When your child doesn’t feel well, neither do you. To make things worse, the appetites and eating habits of children change when they’re ill (usually for the worse), and parents may struggle to get an ailing child to eat. Although your parents may have subscribed to the “feed a cold, starve a fever” philosophy, that advice has been replaced with recommendations that a child continue to be fed throughout an illness, rather than have her foods restricted.
Mary Silva, MS, RD, says that the best way to get a sick child to eat is to offer small, frequent meals in a gentle, encouraging manner. No matter how worried you become, do not try to force her to eat — that approach can backfire.

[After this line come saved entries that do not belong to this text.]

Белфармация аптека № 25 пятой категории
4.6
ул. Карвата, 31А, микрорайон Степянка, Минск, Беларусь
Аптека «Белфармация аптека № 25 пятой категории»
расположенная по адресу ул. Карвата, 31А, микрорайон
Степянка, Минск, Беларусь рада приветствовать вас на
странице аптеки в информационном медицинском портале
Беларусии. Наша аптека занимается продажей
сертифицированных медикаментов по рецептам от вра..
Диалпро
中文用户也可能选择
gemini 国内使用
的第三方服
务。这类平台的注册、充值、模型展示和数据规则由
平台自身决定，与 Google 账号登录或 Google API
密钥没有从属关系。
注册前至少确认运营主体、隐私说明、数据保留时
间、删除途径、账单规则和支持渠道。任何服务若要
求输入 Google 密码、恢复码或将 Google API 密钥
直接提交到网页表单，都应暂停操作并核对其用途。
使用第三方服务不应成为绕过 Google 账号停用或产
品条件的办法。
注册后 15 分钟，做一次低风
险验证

Offer up some comfort and warmth with foods and drinks that soothe kids from the inside out:
Chicken soup, of course, is the classic remedy for colds and sore throats. Research has shown that chicken soup has anti-inflammatory properties, reducing the movement of neutrophils — immune cells that stimulate the release of mucus. Both homemade and canned soups — even just the broth — are effective. If your child has an appetite, try adding some crumbled-up whole-wheat crackers or cooked macaroni.
Tomato Soup with Milk
Tomato soup is a great way to feed your child without her realizing that she is eating with a sore throat. Cut tomato soup’s high acid content (which may not feel good on her throat) with milk. Simply dilute the tomato soup with milk rather than water. Your child will drink the creamy, delicious concoction right up.

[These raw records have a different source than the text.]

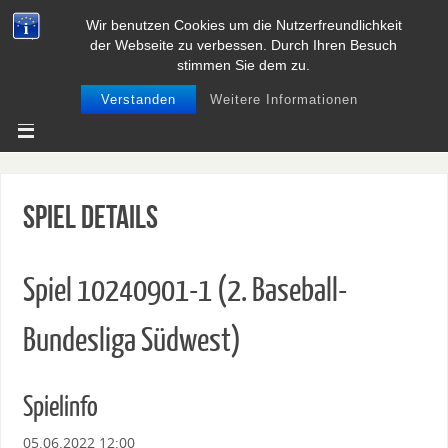
Wir benutzen Cookies um die Nutzerfreundlichkeit
BASEBALL UND SOFTBALL IN
der Webseite zu verbessen. Durch Ihren Besuch
NIEDERSACHSEN
stimmen Sie dem zu.
Verstanden
Weitere Informationen
Spiel Details
Spiel 10240901-1 (2. Baseball-
Bundesliga Südwest)
Spielinfo
05.06.2022 12:00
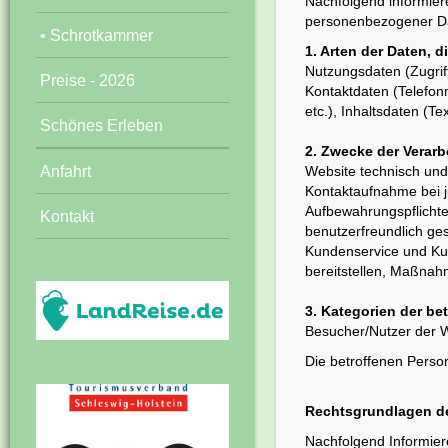
Nachfolgend informier
personenbezogener D
• Schrotkammer
1. Arten der Daten, d
Nutzungsdaten (Zugrif
Preise - 2026
Kontaktdaten (Telefon
etc.), Inhaltsdaten (T
Schönes Erleben
2. Zwecke der Verarb
Anfahrt
Website technisch und w
Kontaktaufnahme bei ju
Aufbewahrungspflichte
Kontakt
benutzerfreundlich ge
Kundenservice und Kun
bereitstellen, Maßnahm
3. Kategorien der be
Besucher/Nutzer der 
Die betroffenen Pers
Rechtsgrundlagen de
Nachfolgend Informier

When it’s chilly outside, nothing warms your child up like a cup of warm cider. Make your own using water, cinnamon, apples and allspice, or warm up some diluted apple juice and throw in a few cinnamon sticks for flavor.
Canned Chicken Broth
Shake a can of chicken broth well and heat it up for your child. The heat will help soothe the throat, and your child will get some nutrition from the chicken broth. You might even want to float a few tiny saltine cracker bits in the cup. Your child will enjoy trying to catch the tiny, soggy morsels as he drinks the warm broth.
Warm, Fresh Lemonade
Use an old-fashioned juicer to squeeze pulp from the fruit. Mix the fruit juice well with sugar to make a syrup. Add warm water and stir well to make a warm lemonade. This warm drink hydrates the body and soothes sore throats. This drink also serves as a source of vitamin C.
Orange juice/ginger ale
This isn’t an either/or: It’s orange juice mixed with ginger ale — half and half — over ice, because, for some reason, orange juice tastes the worst just when you need it most. The ginger ale cuts the acidity, and its bubbliness adds some fun to a time when not much is interesting to your child.
While these may not top the list of “most nutritious snacks,” add an oatmeal and raisin cookie to your child’s lunch. It’s great comfort food, healthier than most other cookie options, and is sure to put a smile on any sick child’s face.
No matter which strategies you choose, don’t forget extra cuddle time!